Posted by August 19, 2015

The biggest refiner in the U.S. Midwest is eyeing an unusual place to make more of a key ingredient for premium gasoline: the natural gas fields of eastern Ohio instead of an urban refinery.
 
Marathon Petroleum Corp is after alkylate, which gives premium gasoline its high-octane punch.
 
Although U.S. gasoline demand had been trending down since the peak in 2007, it is up more than 8 percent compared to a year ago as pump prices plunged alongside global crude prices, according to U.S. government data.
 
As part of that, more motorists are choosing to buy higher octane premium gasoline. But even if prices rebound, Marathon expects sales of premium fuels to increase as auto manufacturers build more high-compression engines to meet more stringent U.S. Corporate Average Fuel Economy (CAFE) standards through 2025.
 
Marathon hopes to create an alkylate hub for Midwest and Northeast markets where an abundance of its main component, butane, is produced.
 
"This is a conceptual project we have, to manufacture octane right near the source," Gary Heminger, chief executive of Marathon, told analysts last month.
 
The proposed alkylate plan was a factor in the move by Marathon's logistics unit, a master limited partnership known as MPLX LP, to buy MarkWest Energy Partners LP, the biggest natural gas processor and fractionator in the Utica and Marcellus shales, for $15.6 billion. That deal is slated to close in the fourth quarter this year.
 
Valero Energy Corp, the largest independent U.S. refiner, and Alon USA Energy also say they may add alkylate capacity at their refineries in Houston and Big Spring, Texas, respectively.
 
But Marathon and MarkWest envisage stand-alone infrastructure, more than 60 miles from the nearest refinery, at MarkWest's NGL fractionation complex in eastern Ohio.
 
It is not unheard of to build a unit to make a gasoline blendstock outside of a refinery.
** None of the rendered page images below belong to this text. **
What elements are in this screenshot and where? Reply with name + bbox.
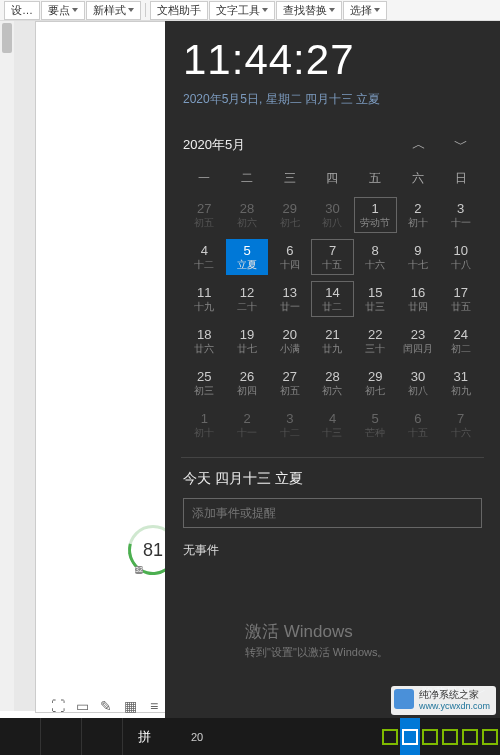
month-navigation: 2020年5月 ︿ ﹀ [183,136,482,154]
calendar-day[interactable]: 16廿四 [397,281,440,317]
calendar-day[interactable]: 21廿九 [311,323,354,359]
calendar-day[interactable]: 2初十 [397,197,440,233]
taskbar-clock[interactable]: 20 [191,731,203,743]
chevron-down-icon [329,8,335,12]
separator [145,3,146,17]
calendar-day[interactable]: 28初六 [226,197,269,233]
divider [181,457,484,458]
site-watermark: 纯净系统之家 www.ycwxdn.com [391,686,496,715]
vertical-scrollbar[interactable] [0,21,14,711]
document-page[interactable] [35,21,167,713]
taskbar-option-grid [380,718,500,755]
calendar-day[interactable]: 20小满 [268,323,311,359]
next-month-chevron-icon[interactable]: ﹀ [440,136,482,154]
calendar-day[interactable]: 30初八 [397,365,440,401]
calendar-day[interactable]: 28初六 [311,365,354,401]
calendar-day[interactable]: 7十六 [439,407,482,443]
toolbar-item[interactable]: 设… [4,1,40,20]
dow-header: 五 [354,166,397,191]
taskbar-option[interactable] [420,718,440,755]
calendar-day[interactable]: 3十二 [268,407,311,443]
taskbar-option[interactable] [460,718,480,755]
dow-header: 六 [397,166,440,191]
calendar-day[interactable]: 22三十 [354,323,397,359]
reading-layout-icon[interactable]: ▭ [72,696,92,716]
calendar-day[interactable]: 19廿七 [226,323,269,359]
page-layout-icon[interactable]: ▦ [120,696,140,716]
calendar-day[interactable]: 24初二 [439,323,482,359]
calendar-day[interactable]: 15廿三 [354,281,397,317]
add-event-input[interactable] [183,498,482,528]
taskbar-app[interactable] [82,718,123,755]
calendar-day[interactable]: 7十五 [311,239,354,275]
fullscreen-icon[interactable]: ⛶ [48,696,68,716]
calendar-day[interactable]: 3十一 [439,197,482,233]
toolbar-item[interactable]: 文字工具 [209,1,275,20]
calendar-day[interactable]: 8十六 [354,239,397,275]
calendar-day[interactable]: 31初九 [439,365,482,401]
watermark-url: www.ycwxdn.com [419,701,490,712]
taskbar-option[interactable] [380,718,400,755]
toolbar-item[interactable]: 要点 [41,1,85,20]
calendar-grid: 一二三四五六日27初五28初六29初七30初八1劳动节2初十3十一4十二5立夏6… [183,166,482,443]
calendar-day[interactable]: 25初三 [183,365,226,401]
calendar-day[interactable]: 26初四 [226,365,269,401]
scroll-thumb[interactable] [2,23,12,53]
gauge-sub: 32 [135,566,143,574]
watermark-logo-icon [394,689,414,709]
taskbar-option[interactable] [400,718,420,755]
calendar-day[interactable]: 6十五 [397,407,440,443]
toolbar-item[interactable]: 新样式 [86,1,141,20]
status-bar-icons: ⛶ ▭ ✎ ▦ ≡ [48,696,164,716]
toolbar-item[interactable]: 选择 [343,1,387,20]
chevron-down-icon [128,8,134,12]
calendar-day[interactable]: 9十七 [397,239,440,275]
edit-icon[interactable]: ✎ [96,696,116,716]
calendar-day[interactable]: 5芒种 [354,407,397,443]
clock-date-line[interactable]: 2020年5月5日, 星期二 四月十三 立夏 [183,91,482,108]
calendar-day[interactable]: 1初十 [183,407,226,443]
calendar-day[interactable]: 6十四 [268,239,311,275]
calendar-day[interactable]: 29初七 [268,197,311,233]
calendar-day[interactable]: 23闰四月 [397,323,440,359]
calendar-day[interactable]: 1劳动节 [354,197,397,233]
taskbar: 拼 20 [0,718,500,755]
no-event-label: 无事件 [183,542,482,559]
ime-indicator[interactable]: 拼 [128,718,161,755]
calendar-day[interactable]: 18廿六 [183,323,226,359]
taskbar-option[interactable] [480,718,500,755]
calendar-day[interactable]: 29初七 [354,365,397,401]
taskbar-option[interactable] [440,718,460,755]
today-lunar-label: 今天 四月十三 立夏 [183,470,482,488]
outline-icon[interactable]: ≡ [144,696,164,716]
calendar-day[interactable]: 14廿二 [311,281,354,317]
toolbar-item[interactable]: 查找替换 [276,1,342,20]
calendar-day[interactable]: 4十三 [311,407,354,443]
taskbar-app[interactable] [41,718,82,755]
chevron-down-icon [374,8,380,12]
wps-toolbar: 设… 要点 新样式 文档助手 文字工具 查找替换 选择 [0,0,500,21]
calendar-day[interactable]: 12二十 [226,281,269,317]
calendar-day[interactable]: 13廿一 [268,281,311,317]
calendar-day[interactable]: 17廿五 [439,281,482,317]
taskbar-app[interactable] [0,718,41,755]
calendar-day[interactable]: 5立夏 [226,239,269,275]
month-label[interactable]: 2020年5月 [183,136,398,154]
dow-header: 三 [268,166,311,191]
calendar-day[interactable]: 30初八 [311,197,354,233]
clock-time: 11:44:27 [183,39,482,81]
calendar-day[interactable]: 11十九 [183,281,226,317]
activate-title: 激活 Windows [245,620,389,643]
activate-windows-watermark: 激活 Windows 转到"设置"以激活 Windows。 [245,620,389,660]
calendar-day[interactable]: 10十八 [439,239,482,275]
dow-header: 日 [439,166,482,191]
calendar-day[interactable]: 27初五 [268,365,311,401]
prev-month-chevron-icon[interactable]: ︿ [398,136,440,154]
toolbar-item[interactable]: 文档助手 [150,1,208,20]
taskbar-apps [0,718,123,755]
calendar-day[interactable]: 27初五 [183,197,226,233]
calendar-day[interactable]: 4十二 [183,239,226,275]
calendar-day[interactable]: 2十一 [226,407,269,443]
activate-sub: 转到"设置"以激活 Windows。 [245,645,389,660]
chevron-down-icon [262,8,268,12]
In the 1990s stand-alone methyl tertiary-butyl ether, or MTBE, units were common.
 
Like alkylate, MTBE boosted octane in gasoline. It also helped gasoline burn cleaner.
 
But MTBE was phased out in the United States the 2000s on concerns that it is a carcinogen, and now much of that MTBE infrastructure makes it to export to other countries that still add it to gasoline.
 
U.S. butane field production hit a 34-year high in April this year at 10.2 million barrels, according to the U.S. Energy Information Administration. That makes alkylate cheaper to produce than another octane booster, reformate, which comes from more expensive naphtha.